» WORK ORDER:
Once the line containing "Suportado por" is found in the entries below, restate it and each following line word for word, stopping after the line containing "4.0 Internacional.".

DATA UNDER STUDY Start Marker

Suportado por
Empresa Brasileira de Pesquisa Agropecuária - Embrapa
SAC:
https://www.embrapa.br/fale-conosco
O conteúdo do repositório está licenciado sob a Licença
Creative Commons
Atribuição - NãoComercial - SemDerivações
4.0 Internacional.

DATA UNDER STUDY End Marker
DATA UNDER STUDY Start Marker

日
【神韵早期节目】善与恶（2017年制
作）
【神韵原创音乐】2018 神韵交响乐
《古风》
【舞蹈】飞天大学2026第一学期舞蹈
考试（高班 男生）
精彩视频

DATA UNDER STUDY End Marker

» RESULT OF THE EXERCISE:
Suportado por
Empresa Brasileira de Pesquisa Agropecuária - Embrapa
SAC:
https://www.embrapa.br/fale-conosco
O conteúdo do repositório está licenciado sob a Licença
Creative Commons
Atribuição - NãoComercial - SemDerivações
4.0 Internacional.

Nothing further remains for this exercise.